|Erica Surman and daughter Meadow investigate some of the toys on PIRGIM’s 2011 Trouble in Toyland report|
“Choking on small parts, small balls and balloons is still a leading cause of toy-related injury. Between 1990 and 2009 more than 200 children have died,” says PIRGIM spokesperson Hess. “While most toys are safe, our researchers still found toys on the shelves that pose choking hazards, and other toys that contain hazardous levels of toxic chemicals including lead,” she explained. On November 22, PIRGIM representative Meghan Hess was at Safety City U.S.A. to release the latest information on PIRGIM’s annual report. It revealed the results of laboratory testing on toys for lead and phthalates, both of which have been proven to have serious adverse health impacts on the development of young children. The survey also found several toys that pose either choking or noise hazards.
For 26 years, the PIRGIM Trouble in Toyland report has offered safety guidelines for purchasing toys for small children and provided examples of toys currently on store shelves that pose potential safety hazards. The group also provides an interactive website with tips for safe toy shopping that consumers can access on their smart phones at www.toysafety.mobi.
Key findings from the report include:
- Toys with high levels of toxic substances are still on store shelves. Some toys still contain high levels of phthalates – a chemical that poses development hazards for small children – at 40 and 70 times allowable limits.

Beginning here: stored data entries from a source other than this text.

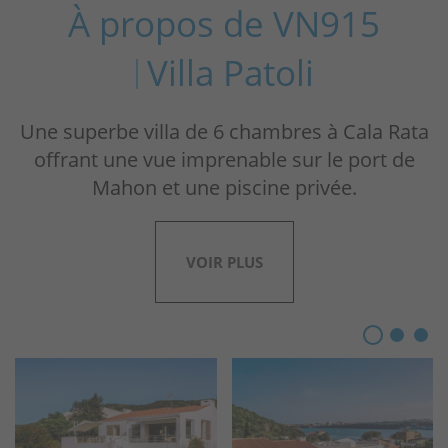
À propos de VN915
Villa Patoli
Une superbe villa de 6 chambres à Cala Rata
offrant une vue imprenable sur le port de
Mahon et une piscine privée.
VOIR PLUS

- Several toys violate current allowable lead limits (300ppm). Lead has negative health effects on almost every organ and system in the human body.

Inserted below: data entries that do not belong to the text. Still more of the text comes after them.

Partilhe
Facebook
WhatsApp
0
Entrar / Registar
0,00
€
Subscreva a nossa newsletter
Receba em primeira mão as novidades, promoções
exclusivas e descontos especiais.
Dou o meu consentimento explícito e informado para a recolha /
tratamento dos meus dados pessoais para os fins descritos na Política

- Despite a ban on small parts in toys for children under three, PIRGIM found toys available in stores that still pose choking hazards.
- Toys are still available that can be harmful to children’s ears and exceed the hearing standards recommended by the National Institute of Deafness and Other Communication Disorders.
In 2008, Congress placed strict limits on concentrations of lead and phthalates in toys and children’s articles in a law that also gave greater authority and funding to the Consumer Product Safety Commission (CPSC). Hess noted that the CPSC has a new database of both potential hazards and recalled products at www.saferproducts.gov. “We cannot, must not, weaken the most basic safety rules that protect young children, America’s littlest consumers,” said Hess.
PIRGIM, the Public Interest Research Group in Michigan, takes on powerful interests on behalf of its members, working to win concrete results for our health and well-being.
Safety City U.S.A. is the first nonprofit, injury prevention/safety education center in Michigan. The year-round safety center in Royal Oak is a collaborative effort of Beaumont Hospital and the Royal Oak Fire and Police departments.